How to complete this task:
Your reply should contain only the line with "preferences and budget." and the lines after it through the end of the data, each written out exactly.

Extracted records START

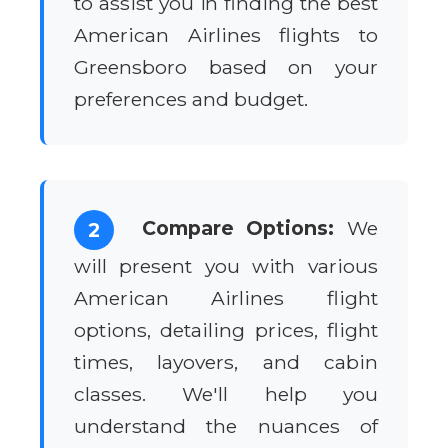
to assist you in finding the best
American Airlines flights to
Greensboro based on your
preferences and budget.
Compare Options:
We
2
will present you with various
American Airlines flight
options, detailing prices, flight
times, layovers, and cabin
classes. We'll help you
understand the nuances of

Extracted records END

Task solution:
preferences and budget.
Compare Options:
We
2
will present you with various
American Airlines flight
options, detailing prices, flight
times, layovers, and cabin
classes. We'll help you
understand the nuances of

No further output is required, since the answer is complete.